Las mismas fuentes apuntan a un “principio transversal e irrenunciable” por parte del Gobierno: “La condena absoluta de cualquier discurso de odio, ya sea por motivos religiosos, étnicos, ideológicos o de cualquier otra naturaleza”. De esta forma (y sin una mención expresa al país) responden a las nuevas acusaciones de Israel, que han convocado a la encargada de negocios en el país hebreo —la máxima representación de España en Israel tras la retirada de la embajadora— para recibir una reprimenda, a raíz de la quema de un muñeco de Benjamín Netanyahu en El Burgo (Málaga). Los hechos se produjeron el pasado 5 de abril, con motivo de la 'Quema de Judas' del Domingo de Resurrección.
El gabinete de Pedro Sánchez ha reivindicado la aprobación en 2023 de la primera estrategia nacional contra el antisemitismo de la historia de España. Se trata del Plan Nacional de Lucha contra el Antisemitismo y Fomento de la Vida Judía, que, defiende, “supone un hito que sistematiza las políticas públicas en este ámbito”.
Exteriores tambén remarca la “relación constante y fluida con las comunidades judías” en terrirotiro español, con las que Albares se ha reunido en múltiples ocasiones, y que queda plasmada en la concesión de la nacionalidad a más de 72.000 sefardíes. Asimismo, hacen referencia al refuerzo “de manera significativa” de las medidas de seguridad de protección al pueblo judío, especialmente en sinagogas, centros educativos, espacios comunitarios y representaciones diplomáticas, con el objetivo de “garantizar que ningún ciudadano sea objeto de intimidación o violencia por su religión u origen”.
“España reconoce y reivindica los profundos lazos históricos y humanos que la unen al pueblo judío”, concluyen desde Exteriores.
Israel acusa a España de librar “una guerra diplomática”
Horas antes de la respuesta española, el Ministerio de Exteriores israelí había publicado un comunicado en sus redes sociales en el que acusabba de antisemitismo a España y convocaba a la representante española en Israel. “El odio antisemita atroz que se manifiesta aquí es consecuencia directa de la incitación sistemática del Gobierno de Pedro Sánchez”, escribió.
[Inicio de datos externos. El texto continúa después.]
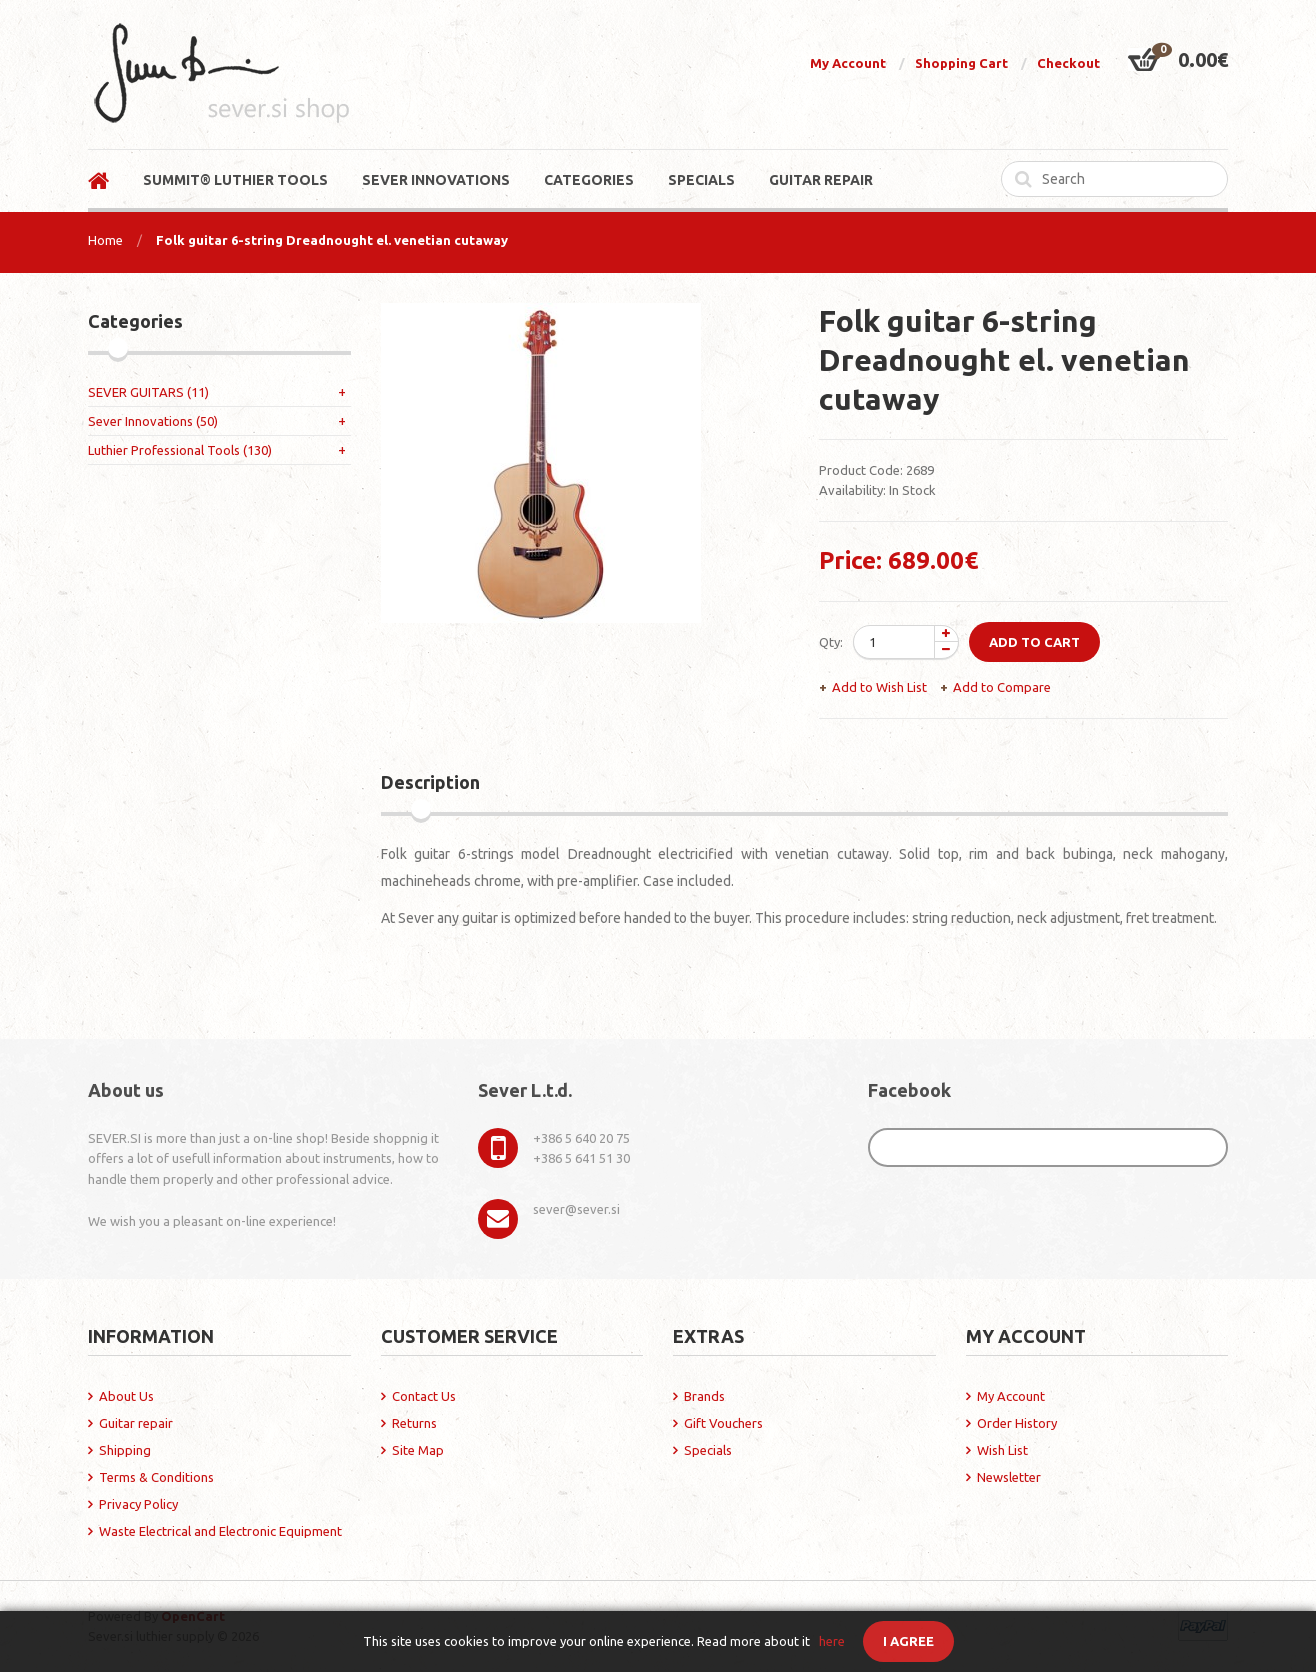 Image resolution: width=1316 pixels, height=1672 pixels. I want to click on Description, so click(430, 782).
Los hechos que critican refieren al Domingo de Resurrección, que tuvo lugar el pasado 5 de abril, cuando se celebró en el municipio malagueño de El Burgo la Quema de Judas. En ella, un muñeco de 7 metros de altura parecido a Netanyahu ardió relleno de casi 14 kilos de pólvora ante 2.000 visitantes. El comienzo de esta tradición data de los años cuarenta del siglo pasado y evoca al apóstol que traicionó a Jesús de Nazaret según las escrituras, Judas Iscariote. Según declaró la alcaldesa de la localidad a EFE, la quema simbolizaba el mensaje “no a la guerra, no al genocidio”
La reprimenda a la encargada de negocios española llega después de que este viernes el primer ministro israelí acusara a España de librar una “guerra diplomática” contra Israel, en referencia a las críticas del Gobierno de España por el genocidio en Gaza, donde el Ejército israelí ha matado a más de 72.000 personas, o la condena a la guerra en Irán o contra Líbano.
Poco antes, Israel había anunciado la expulsión del representante español en el centro de coordinación para la reconstrucción y estabilización de Gaza, situado en Kiryat Gat (sur de Israel).
Horas más tarde, aunque sin relacionar los hechos, el presidente Pedro Sánchez pidió a sus socios de la Unión Europea “ser coherentes” con la defensa del derecho humanitario y suspender el acuerdo de asociación con Israel. “No permitamos otra Gaza en Líbano”, aseguró Sánchez en Barcelona.